As the founder of Cultivating, I have many sources of influence and inspiration, and Christianity Today is one of them. I resonate strongly with its core mission and have since I became a believer over 48 years ago, long before the phrase Beautiful Orthodoxy existed. As publisher of Cultivating, my purpose is to spark courage and inspiration in believers who are engaged in creative endeavors but also for teachers, spiritual directors, and pastors, much like CT does.

Cultivating, as the online publication, serves as the house for The Cultivating Project, which is effectively the family that lives within it. The Cultivating Project is a unique discipleship initiative that gathers a team reflecting varied creative disciplines to intentionally develop the three C's: craft, character, and community. As someone engaged in the arts, it's been my observation that if we don't carefully develop these three, we won't be truly whole as human beings or as craftsmen. We must cultivate the balance of those three C's. I think that's true for everyone, whether in the arts or other fields.

Christianity Today influences my work with Cultivating by offering a reliable standard not only in the quality of writing and balanced perspectives but also in training within the organization to live up to those same standards of excellence. The Cultivating Project endeavors to do the same. CT has high standards of what it means to treat people fairly, to listen, to love, and to be motivated by the truth. All of this is tempered with tenderness in the lives of their staff. The bravery that Christianity Today demonstrates in this gives me comfort in the publishing world. While they are not without fear, CT moves beyond the fear to focus on a greater call. The courage CT models in the global view of the world and Christianity as a whole makes me feel less alone.

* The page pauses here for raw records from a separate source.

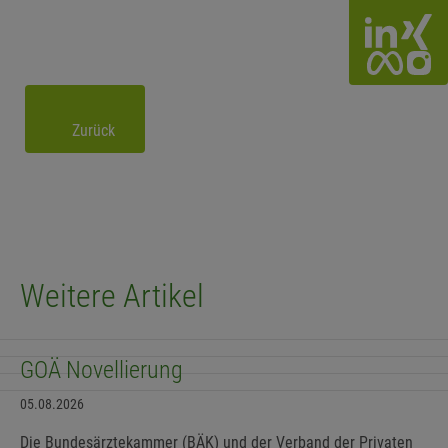
Zurück
Weitere Artikel
GOÄ Novellierung
05.08.2026
Die Bundesärztekammer (BÄK) und der Verband der Privaten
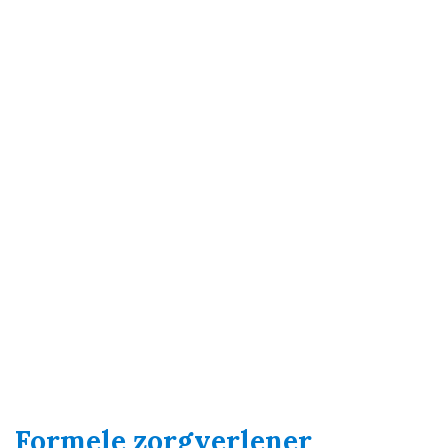
Formele zorgverlener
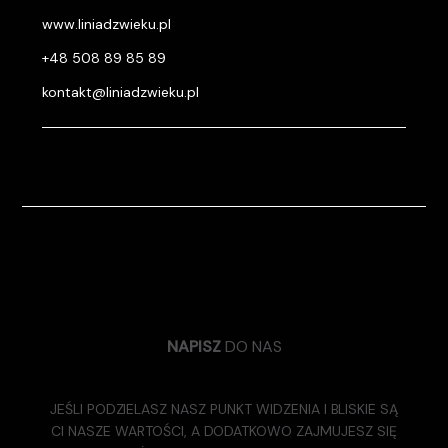
www.liniadzwieku.pl
+48 508 89 85 89
kontakt@liniadzwieku.pl
NAPISZ
DO NAS
JEŚLI PODZIELASZ NASZ PUNKT WIDZENIA I BLISKIE SĄ
CI NASZE WARTOŚCI, A DODATKOWO ZAJMUJESZ SIĘ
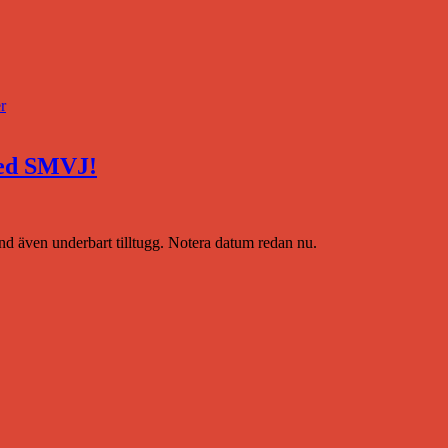
r
med SMVJ!
bland även underbart tilltugg. Notera datum redan nu.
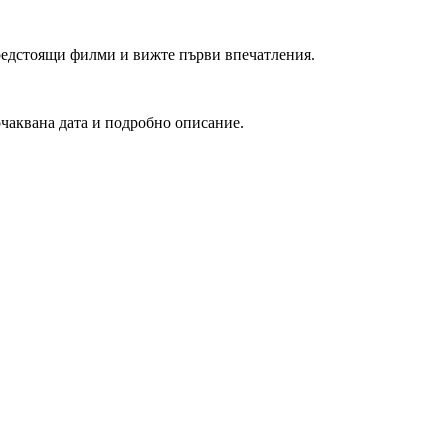
редстоящи филми и вижте първи впечатления.
очаквана дата и подробно описание.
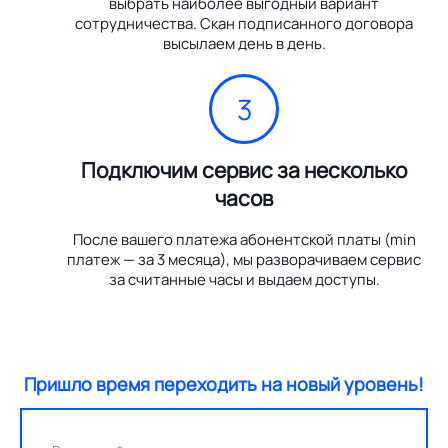
выбрать наиболее выгодный вариант
сотрудничества. Скан подписанного договора
высылаем день в день.
3
Подключим сервис за несколько
часов
После вашего платежа абонентской платы (min
платеж — за 3 месяца), мы разворачиваем сервис
за считанные часы и выдаем доступы.
Пришло время переходить на новый уровень!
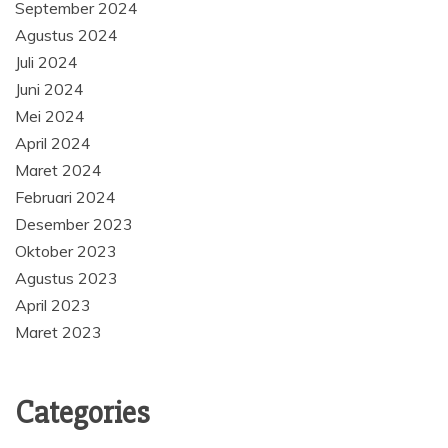
September 2024
Agustus 2024
Juli 2024
Juni 2024
Mei 2024
April 2024
Maret 2024
Februari 2024
Desember 2023
Oktober 2023
Agustus 2023
April 2023
Maret 2023
Categories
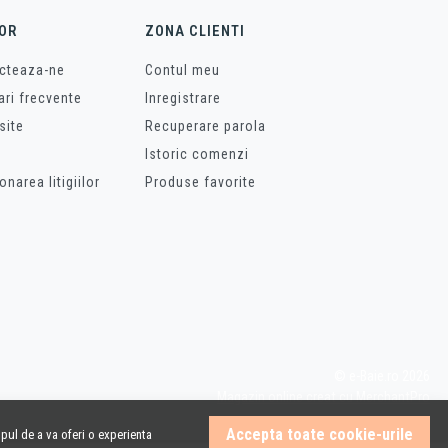
OR
ZONA CLIENTI
cteaza-ne
Contul meu
ari frecvente
Inregistrare
site
Recuperare parola
Istoric comenzi
onarea litigiilor
Produse favorite
© e-Baie.ro 2026
Magazin online creat cu MerchantPro
Accepta toate cookie-urile
pul de a va oferi o experienta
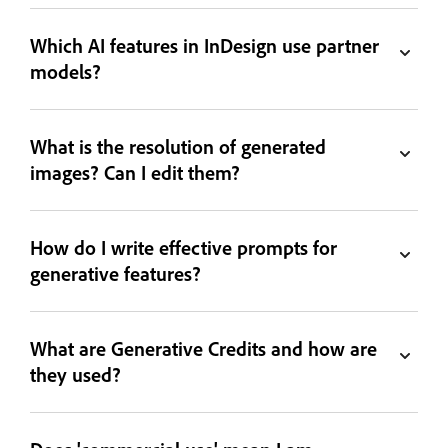
Which AI features in InDesign use partner
models?
What is the resolution of generated
images? Can I edit them?
How do I write effective prompts for
generative features?
What are Generative Credits and how are
they used?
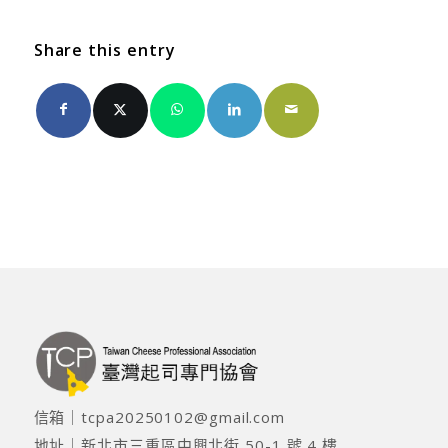
Share this entry
信箱｜
tcpa20250102@gmail.com
地址｜
新北市三重區中興北街 50-1 號 4 樓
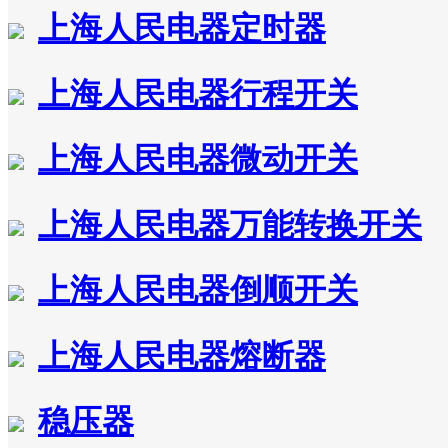
上海人民电器定时器
上海人民电器行程开关
上海人民电器微动开关
上海人民电器万能转换开关
上海人民电器倒顺开关
上海人民电器熔断器
稳压器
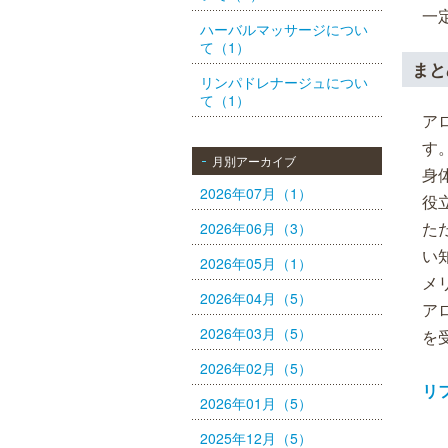
一
ハーバルマッサージについ
て（1）
まと
リンパドレナージュについ
て（1）
ア
す
月別アーカイブ
身
2026年07月（1）
役
た
2026年06月（3）
い
2026年05月（1）
メ
2026年04月（5）
ア
2026年03月（5）
を
2026年02月（5）
リ
2026年01月（5）
2025年12月（5）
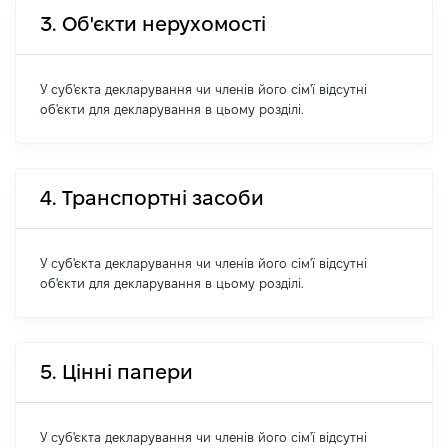
3. Об'єкти нерухомості
У суб'єкта декларування чи членів його сім'ї відсутні
об'єкти для декларування в цьому розділі.
4. Транспортні засоби
У суб'єкта декларування чи членів його сім'ї відсутні
об'єкти для декларування в цьому розділі.
5. Цінні папери
У суб'єкта декларування чи членів його сім'ї відсутні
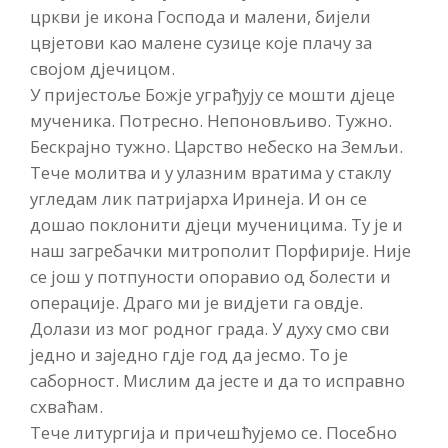
цркви је икона Господа и малени, бијели
цвјетови као малене сузице које плачу за
својом дјечицом.
У пријестоље Божје уграђују се мошти дјеце
мученика. Потресно. Непоновљиво. Тужно.
Бескрајно тужно. Царство небеско на Земљи.
Тече молитва и у улазним вратима у стаклу
угледам лик патријарха Иринеја. И он се
дошао поклонити дјеци мученицима. Ту је и
наш загребачки митрополит Порфирије. Није
се још у потпуности опоравио од болести и
операције. Драго ми је видјети га овдје.
Долази из мог родног града. У духу смо сви
једно и заједно гдје год да јесмо. То је
саборност. Мислим да јесте и да то исправно
схваћам.
Тече литургија и причешћујемо се. Посебно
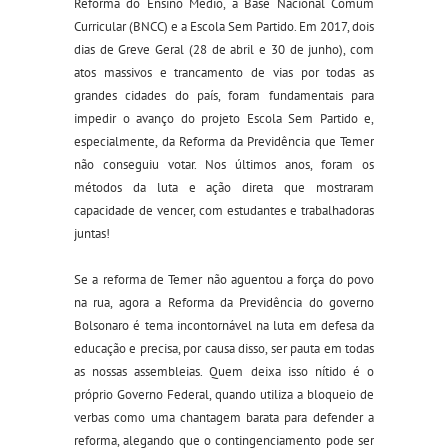
Reforma do Ensino Médio, a Base Nacional Comum
Curricular (BNCC) e a Escola Sem Partido. Em 2017, dois
dias de Greve Geral (28 de abril e 30 de junho), com
atos massivos e trancamento de vias por todas as
grandes cidades do país, foram fundamentais para
impedir o avanço do projeto Escola Sem Partido e,
especialmente, da Reforma da Previdência que Temer
não conseguiu votar. Nos últimos anos, foram os
métodos da luta e ação direta que mostraram
capacidade de vencer, com estudantes e trabalhadoras
juntas!
Se a reforma de Temer não aguentou a força do povo
na rua, agora a Reforma da Previdência do governo
Bolsonaro é tema incontornável na luta em defesa da
educação e precisa, por causa disso, ser pauta em todas
as nossas assembleias. Quem deixa isso nítido é o
próprio Governo Federal, quando utiliza a bloqueio de
verbas como uma chantagem barata para defender a
reforma, alegando que o contingenciamento pode ser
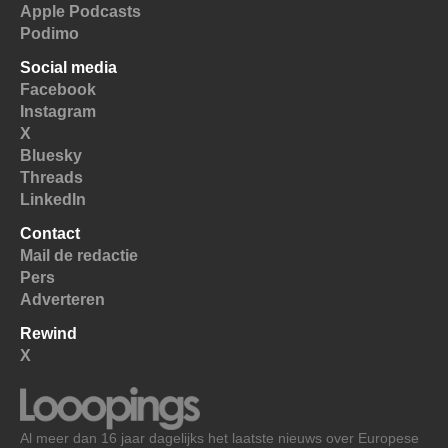
Apple Podcasts
Podimo
Social media
Facebook
Instagram
X
Bluesky
Threads
LinkedIn
Contact
Mail de redactie
Pers
Adverteren
Rewind
X
Al meer dan 16 jaar dagelijks het laatste nieuws over Europese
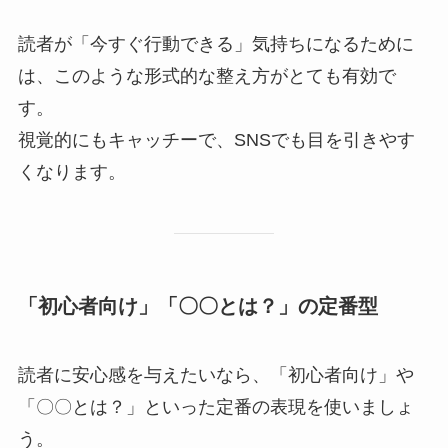
読者が「今すぐ行動できる」気持ちになるために
は、このような形式的な整え方がとても有効で
す。
視覚的にもキャッチーで、SNSでも目を引きやす
くなります。
「初心者向け」「〇〇とは？」の定番型
読者に安心感を与えたいなら、「初心者向け」や
「〇〇とは？」といった定番の表現を使いましょ
う。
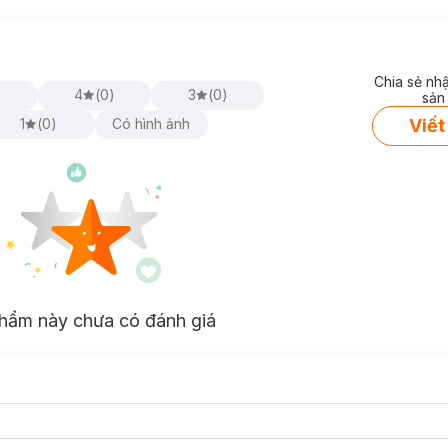
Chia sẻ nh
)
4
(
0
)
3
(
0
)
sản
Viết
1
(
0
)
Có hình ảnh
hẩm này chưa có đánh giá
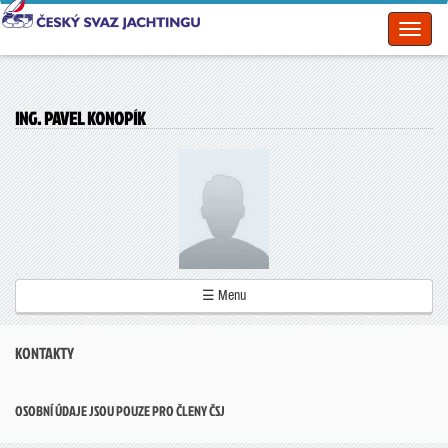
Toggl
naviga
ING. PAVEL KONOPÍK
☰ Menu
KONTAKTY
OSOBNÍ ÚDAJE JSOU POUZE PRO ČLENY ČSJ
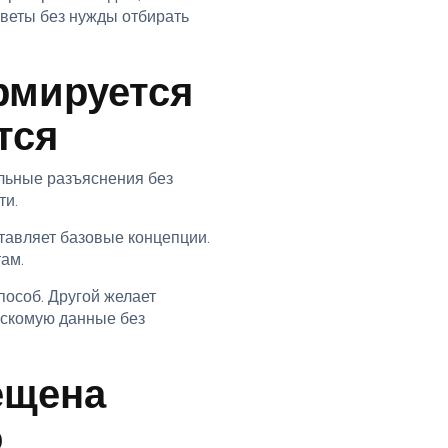
тветы без нужды отбирать
рмируется
тся
льные разъяснения без
ти.
ставляет базовые концепции.
ам.
пособ. Другой желает
 искомую данные без
ещена
о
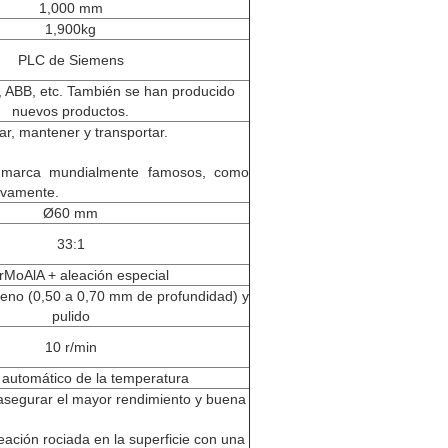
1,000 mm
1,900kg
PLC de Siemens
 ABB, etc. También se han producido
nuevos productos.
ar, mantener y transportar.
e marca mundialmente famosos, como
ivamente.
Ø60 mm
33:1
MoAlA + aleación especial
geno (0,50 a 0,70 mm de profundidad) y
pulido
10 r/min
 automático de la temperatura
 asegurar el mayor rendimiento y buena
ación rociada en la superficie con una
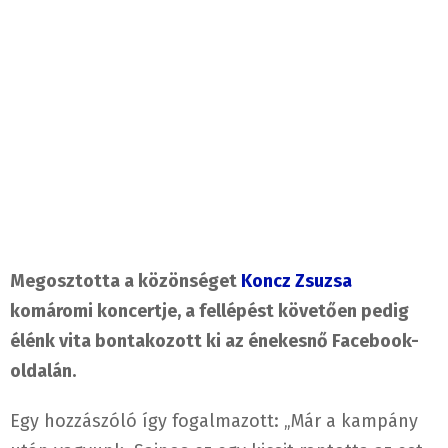
Megosztotta a közönséget
Koncz Zsuzsa
komáromi koncertje, a fellépést követően pedig
élénk vita bontakozott ki az énekesnő Facebook-
oldalán.
Egy hozzászóló így fogalmazott: „Már a kampány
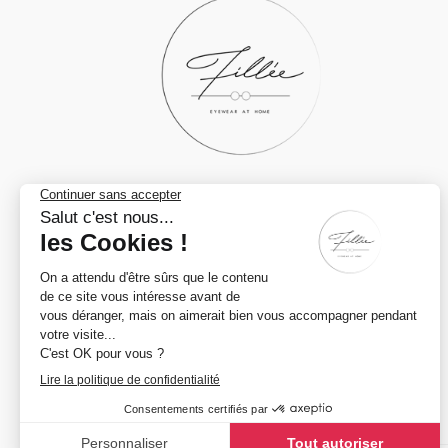
DES QUESTIONS ?
0472/02.71.14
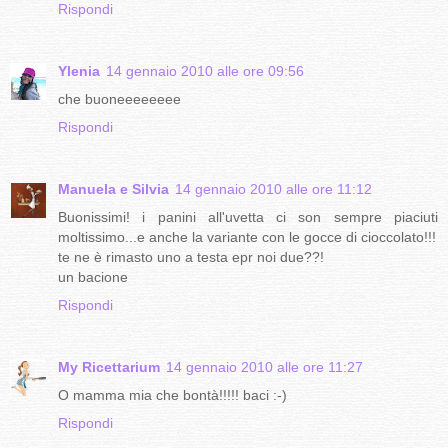
Rispondi
Ylenia
14 gennaio 2010 alle ore 09:56
che buoneeeeeeee
Rispondi
Manuela e Silvia
14 gennaio 2010 alle ore 11:12
Buonissimi! i panini all'uvetta ci son sempre piaciuti
moltissimo...e anche la variante con le gocce di cioccolato!!!
te ne è rimasto uno a testa epr noi due??!
un bacione
Rispondi
My Ricettarium
14 gennaio 2010 alle ore 11:27
O mamma mia che bontà!!!!! baci :-)
Rispondi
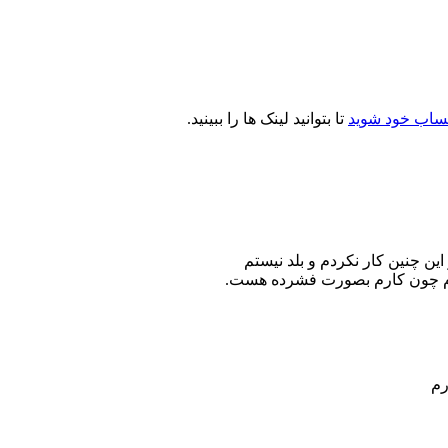
ساب خود شوید
تا بتوانید لینک ها را ببینید.
ین چنین کار نکردم و بلد نیستم
دارم چون کارم بصورت فشرده هست.
رم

Why are you a Sustaining Partner of Christianity Today?

Christianity Today is critical because it's reaching those who really need it within the church and beyond. It specifically reaches leaders—one of the most underserved groups in the body.

Champion is the word I always think of when I think of CT. If there's anyone, any organization, that is a champion for me, it's Christianity Today. Beautiful Orthodoxy's influence is spreading like rain onto dry land. What does rain do when it falls in a desert? It awakens the desert to bloom. We live in a time that is a vast desert of postmodernism. It is our business as believers to irrigate the desert. Every issue of CT is doing that—watering the desert and inspiring those who labor to do redemptive work. CT is a voice of clarity, courage, and compassion. That's why it's so vital to support this ministry.

Joy Beth Smith is an associate editor of Christianity Today.